Subud literature rejects the suggestion that Subud is a religion, but rather describes it as "spiritual dancing". The difference between religion and spirituality is much debated. Subud is treated as a religious organisation in some countries, such as the UK, where it is registered as religious charity, but in other places, such as Indonesia, it is viewed by the government as an education organisation, since the government officially endorse only six religions, and religious conflicts between majority and minority are rife. It appears that Subud (along with numerous other groups with similar reservations) is forced because of conditions in some countries to register as a religion as there are no alternative categories offered for registration.

==Advice and teachings==

Subud is sometimes said to not be a religion on the grounds that it does not propound a specific teaching, nor does it insist that members adhere to any given set of beliefs. Rather, Subud practitioners may individually feel that they receive regular contact with God or some divine reality, from whom or which a kind of inner wisdom may be received directly. This formulation is vulnerable to criticism on the grounds that (a) some "religions" may be described similarly, and/or (b) that many Subud members in fact propound certain beliefs as 'Subud' beliefs. In a paper published in the academic journal 'Group Dynamics: Theory, Research and Practice', Stephen C. Urlich of Lincoln University concludes: "In this article, I have shown that despite Subud's claims to the contrary, it does have a complex theology."

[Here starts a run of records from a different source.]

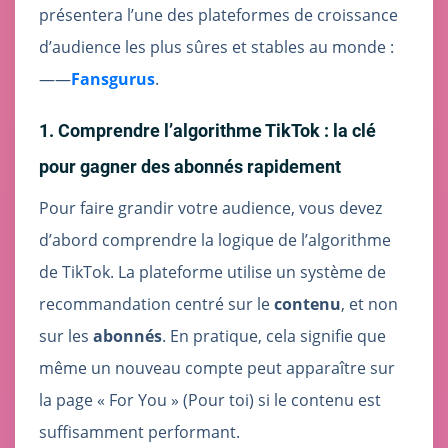
présentera l’une des plateformes de croissance
d’audience les plus sûres et stables au monde :
——
Fansgurus
.
1. Comprendre l’algorithme TikTok : la clé
pour gagner des abonnés rapidement
Pour faire grandir votre audience, vous devez
d’abord comprendre la logique de l’algorithme
de TikTok. La plateforme utilise un système de
recommandation centré sur le
contenu
, et non
sur les
abonnés
. En pratique, cela signifie que
même un nouveau compte peut apparaître sur
la page « For You » (Pour toi) si le contenu est
suffisamment performant.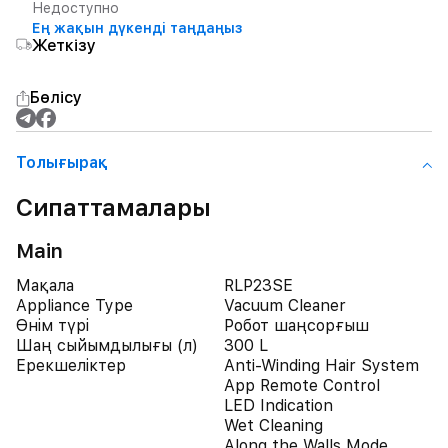
Недоступно
Ең жақын дүкенді таңдаңыз
Жеткізу
Бөлісу
Толығырақ
Сипаттамалары
Main
Мақала
RLP23SE
Appliance Type
Vacuum Cleaner
Өнім түрі
Робот шаңсорғыш
Шаң сыйымдылығы (л)
300 L
Ерекшеліктер
Anti-Winding Hair System
App Remote Control
LED Indication
Wet Cleaning
Along the Walls Mode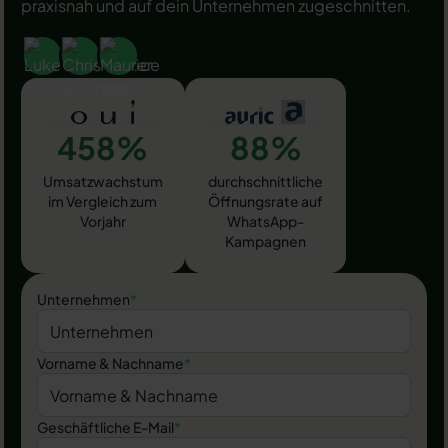
praxisnah und auf dein Unternehmen zugeschnitten.
458%
88%
Umsatzwachstum
durchschnittliche
im Vergleich zum
Öffnungsrate auf
Vorjahr
WhatsApp-
Kampagnen
Unternehmen
*
Vorname & Nachname
*
Geschäftliche E-Mail
*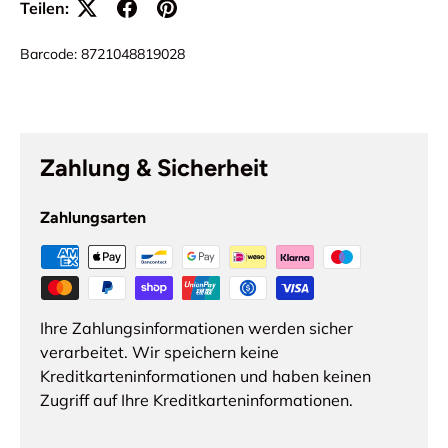
Teilen:
Barcode:
8721048819028
Zahlung & Sicherheit
Zahlungsarten
Ihre Zahlungsinformationen werden sicher
verarbeitet. Wir speichern keine
Kreditkarteninformationen und haben keinen
Zugriff auf Ihre Kreditkarteninformationen.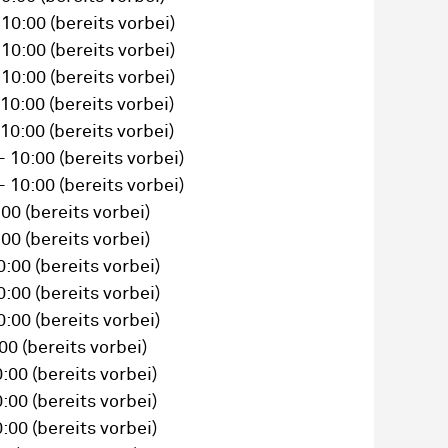
 10:00
(bereits vorbei)
 10:00
(bereits vorbei)
 10:00
(bereits vorbei)
 10:00
(bereits vorbei)
 10:00
(bereits vorbei)
– 10:00
(bereits vorbei)
– 10:00
(bereits vorbei)
:00
(bereits vorbei)
:00
(bereits vorbei)
0:00
(bereits vorbei)
0:00
(bereits vorbei)
0:00
(bereits vorbei)
:00
(bereits vorbei)
0:00
(bereits vorbei)
0:00
(bereits vorbei)
0:00
(bereits vorbei)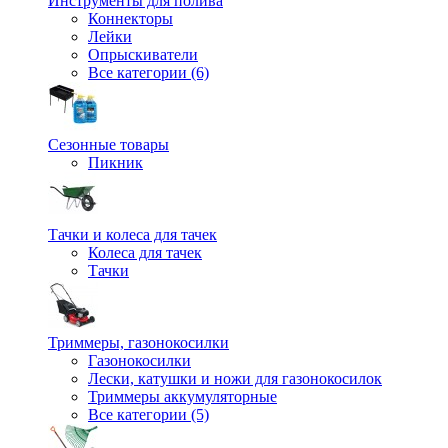
Инструменты для полива
Коннекторы
Лейки
Опрыскиватели
Все категории (6)
Сезонные товары
Пикник
Тачки и колеса для тачек
Колеса для тачек
Тачки
Триммеры, газонокосилки
Газонокосилки
Лески, катушки и ножи для газонокосилок
Триммеры аккумуляторные
Все категории (5)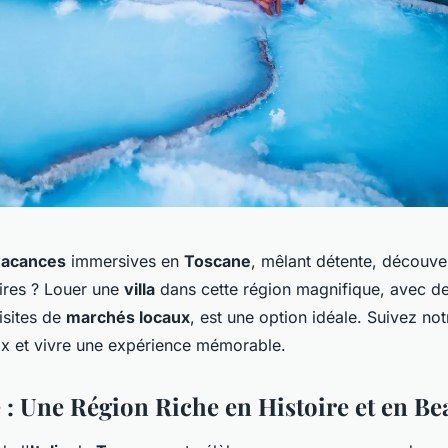
vacances
immersives en
Toscane
, mêlant détente, découver
naires ? Louer une
villa
dans cette région magnifique, avec d
isites de
marchés locaux
, est une option idéale. Suivez no
oix et vivre une expérience mémorable.
 : Une Région Riche en Histoire et en Be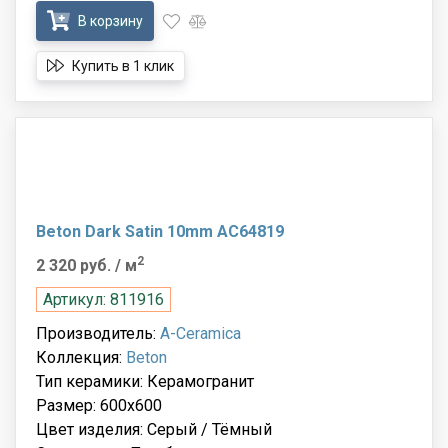
В корзину
Купить в 1 клик
Beton Dark Satin 10mm AC64819
2
2 320 руб.
/ м
Артикул: 811916
Производитель:
A-Ceramica
Коллекция:
Beton
Тип керамики: Керамогранит
Размер: 600x600
Цвет изделия: Серый / Тёмный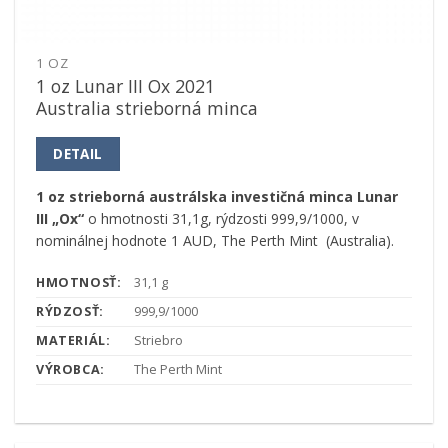
1 OZ
1 oz Lunar III Ox 2021
Australia strieborná minca
DETAIL
1 oz strieborná austrálska investičná minca Lunar
III „Ox“
o hmotnosti 31,1g, rýdzosti 999,9/1000, v
nominálnej hodnote 1 AUD, The Perth Mint (Australia).
HMOTNOSŤ:
31,1 g
RÝDZOSŤ:
999,9/1000
MATERIÁL:
Striebro
VÝROBCA:
The Perth Mint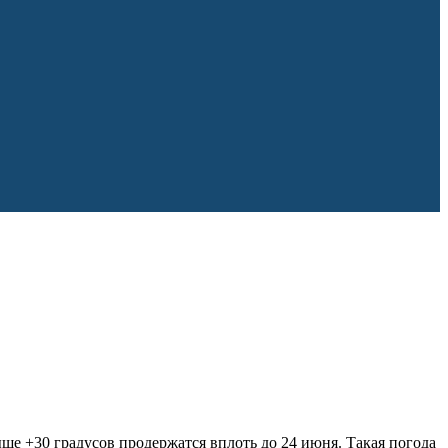
е +30 градусов продержатся вплоть до 24 июня. Такая погода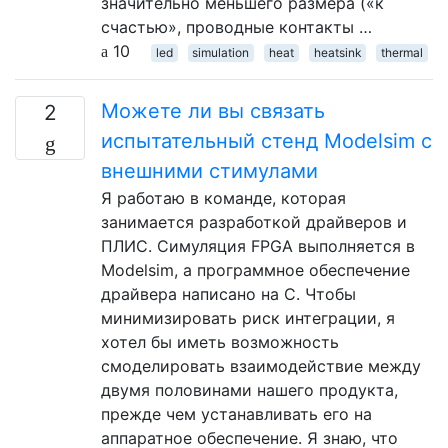
значительно меньшего размера («к
счастью», проводные контакты …
10
led
simulation
heat
heatsink
thermal
Можете ли вы связать
2
испытательный стенд Modelsim с
внешними стимулами
Я работаю в команде, которая
занимается разработкой драйверов и
ПЛИС. Симуляция FPGA выполняется в
Modelsim, а программное обеспечение
драйвера написано на C. Чтобы
минимизировать риск интеграции, я
хотел бы иметь возможность
смоделировать взаимодействие между
двумя половинами нашего продукта,
прежде чем устанавливать его на
аппаратное обеспечение. Я знаю, что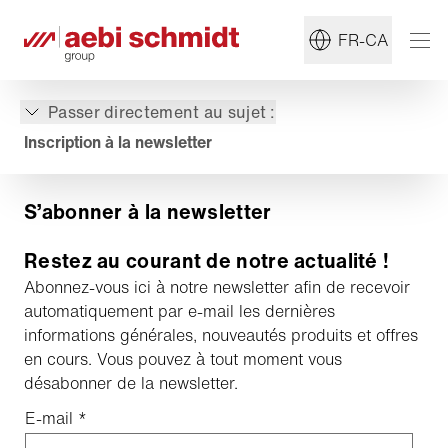
FR-CA
Passer directement au sujet :
Inscription à la newsletter
S’abonner à la newsletter
Restez au courant de notre actualité !
Abonnez-vous ici à notre newsletter afin de recevoir
automatiquement par e-mail les dernières
informations générales, nouveautés produits et offres
en cours. Vous pouvez à tout moment vous
désabonner de la newsletter.
E-mail
*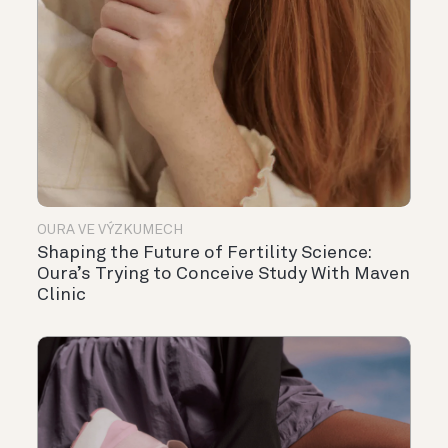
OURA VE VÝZKUMECH
Shaping the Future of Fertility Science:
Oura’s Trying to Conceive Study With Maven
Clinic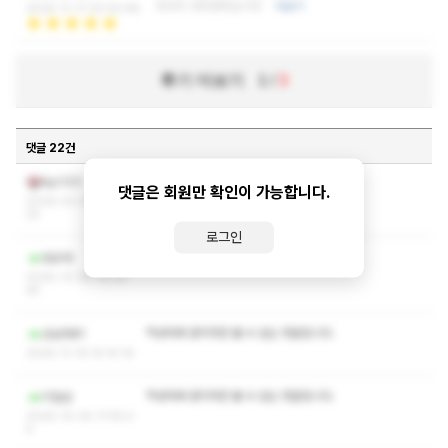
마사지 너무만족입니다!
더보기
2025-11-17 23:00:48
후기 더보기
1
/
3
댓글 22건
작성자와 관리자만 볼 수 있는 댓글입니다.
kyc123
댓글은 회원만 확인이 가능합니다.
2026-02-06 14:58:
25
로그인
작성자와 관리자만 볼 수 있는 댓글입니다.
듀오데
2025-12-08 19:30:
45
작성자와 관리자만 볼 수 있는 댓글입니다.
상남자81
2025-11-19 14:15:16
작성자와 관리자만 볼 수 있는 댓글입니다.
이일삼
2025-10-30 17:55:2
4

==Universalist pluralism==

Another reason often given is that Subud is universalist and pluralist, welcoming members from all religions (including atheists). There do, however, exist religions which allow followers to belong to other religions as well, most notably Buddhism and Unitarian Universalism. A practical reason for this explanation arises from the fact that some religions, such as Christianity, Baháʼí Faith and Islam, do see participation in Subud as contravening their stance forbidding multiple identification. Subud practitioners have naturally sought to avoid a situation in which followers of those religions would face religious restrictions against joining Subud.

Subud sometimes finds itself on the other end of this dynamic—for example, when it recommends practitioners against "mixing" Subud with other practices such as yoga or meditation. Since yoga and meditation are major elements of Hinduism and Buddhism, some Subud members complain that this conflicts with the encouragement to practice the religion of their choice. However, the restriction is actually upon doing yoga or other meditation during the Latihan itself; i.e. mixing spiritual practices during the same half-hour. Hindu and Buddhist members are not required to give up any aspect of their religion outside of the Latihan hall.

Subud is sometimes described as "non-denominational", a curious term which usually refers to religious denominations within Christianity. "Non-sectarian" would probably be most accurate, as within Subud the mixing of religious groups goes hand in hand with the mingling of different ethnic groups from around the world.